Extracting groundwater for irrigation in California's agricultural belt can stress the San Andreas Fault, potentially increasing the risk of future small earthquakes, a new study suggests.

GPS readings of parts of the San Joaquin Valley floor indicate that the heavy use of groundwater is causing mountains to lift and valleys to subside. The Associated Press (AP) reported.

"We are removing a weight from the Earth's crust and it is responding by flexing upwards and literally moving mountains," lead researcher Colin Amos, a geologist at Western Washington University, told BBC News.

In the last century, the amount of groundwater lost in the Central Valley via pumping and crop irrigation is equal to the volume of Lake Tahoe, and the ongoing drought only exacerbates the problem. According to the Los Angeles Times, a US Geological Survey reported that 20 percent of the nation's groundwater comes from Central Valley aquifers.

The San Andreas Fault runs for about 800 miles (1,300km) through the western part of California and marks part of the boundary between the Pacific and North American tectonic plates.

Seismologists note that the movements of these plates are the critical factors responsible for the build up of stress that can lead to large earthquakes, such as the one that devastated San Francisco in 1906 and reduced it to rubble.

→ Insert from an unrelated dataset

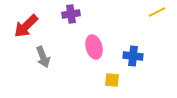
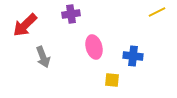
red arrow: moved 1 px left, 1 px up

"The magnitude of these stress changes is exceedingly small compared to the stresses relieved during a large earthquake," Amos said.

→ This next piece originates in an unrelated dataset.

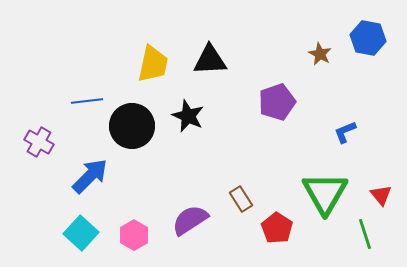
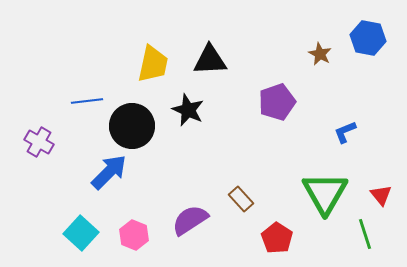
black star: moved 6 px up
blue arrow: moved 19 px right, 4 px up
brown rectangle: rotated 10 degrees counterclockwise
red pentagon: moved 10 px down
pink hexagon: rotated 8 degrees counterclockwise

BBC reports that, according to scientists, a magnitude-7.8 earthquake on the southern San Andreas - a so-called "Big One" - could kill 1,800 people and cost $200 billion in damage repairs.

Researchers stress that there are tiny, natural rises and falls along the mountain ranges, and that excessive groundwater pumping is a small but significant impact.

Amos believes this study shows that humans need to think more carefully about the influence we have on nature.

"Human activities are changing things that we hadn't appreciated before - it's a wake up call," he said.

The study was published in the journal Nature.